Into the River (6 page)

Read Into the River Online

Authors: Ted Dawe

“We had come this close to becoming extinct, boy.” Ra’s eyes gleamed as he showed the small gap between finger and thumb.

“Like the moa and the huia … all the other manu that one never sees these days. The ones who live on only as bones or fading memories.”

There was a sadness in these words that made him pause a moment before continuing.

“Within a year, Ngahuia was carrying a baby, one who was very important to you and me. It was my father. By this time,
Diego
had begun to draw down some of the knowledge he carried. His whakapapa went back all the way to the Carthaginians.”

Once again Ra anticipated Te Arepa’s question.

“They were the people from the top of Africa who challenged the ancient Romans for the control of Europe. The most famous was Hannibal.”

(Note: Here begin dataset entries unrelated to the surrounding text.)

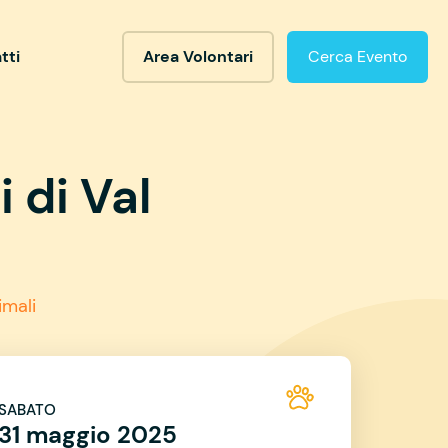
tti
Area Volontari
Cerca Evento
 di Val
imali
SABATO
31 maggio 2025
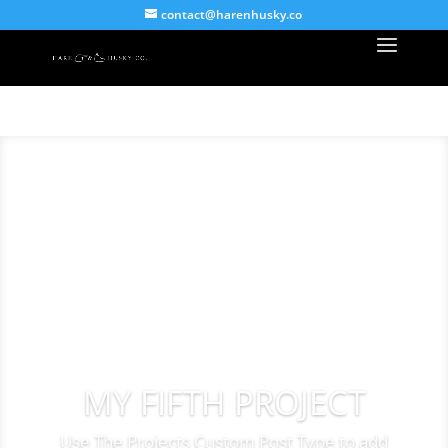
contact@harenhusky.co
MY FIFTH PROJECT
Use The Projects Custom Post Type to add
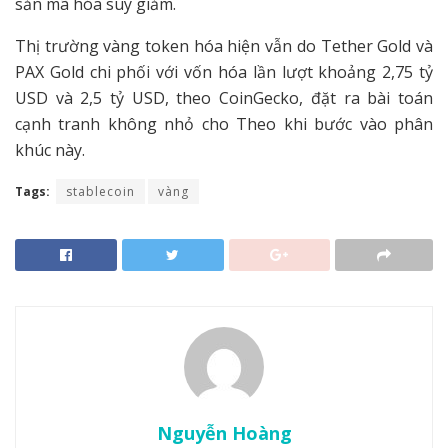
sản mã hóa suy giảm.
Thị trường vàng token hóa hiện vẫn do Tether Gold và
PAX Gold chi phối với vốn hóa lần lượt khoảng 2,75 tỷ
USD và 2,5 tỷ USD, theo CoinGecko, đặt ra bài toán
cạnh tranh không nhỏ cho Theo khi bước vào phân
khúc này.
Tags:
stablecoin
vàng
Nguyễn Hoàng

“Hannibal with the elephants?”

“Yes, he was the one who crossed the Alps, but it was his father, Hamilcar Barca, whose history Diego carried. Some say he founded the city of Barcelona, its very name recalling his, but like all old histories no one can be sure. The thing was that the old families, the ones who felt they were the aristocrats, the high born, they took the ancient Carthaginian history as their own, and Diego’s family was one of them.

“Whakapapa is full of buried treasure. Not gold and jewels or boxes under the ground, but lessons and answers to the big problems. Even problems that have never faced us before. Extraordinary problems that call for extraordinary solutions.

“This Hamilcar, before he settled in Barcelona, was the hero of his people. Like his son, he was able to save his people from obliteration because he could see further than other men. Past the limits that wall us in. He had a vision, like Te Kooti, strong enough to unite his people. It is a talent, this vision. Something that can’t be taught, only recognised and fostered.

“Everyone knows the story of Hannibal and the elephants, but it was his father, Hamilcar, who set him on his way, by luring the fearsome Roman legions into a bog where they could be slaughtered like cattle.”

“Not a fair fight!” Te Arepa scowled.

“War is not fair. All through history, from the Trojan horse onwards, the really important battles have not been won by numbers or force of arms, but by intelligence, by strategy, by surprise.”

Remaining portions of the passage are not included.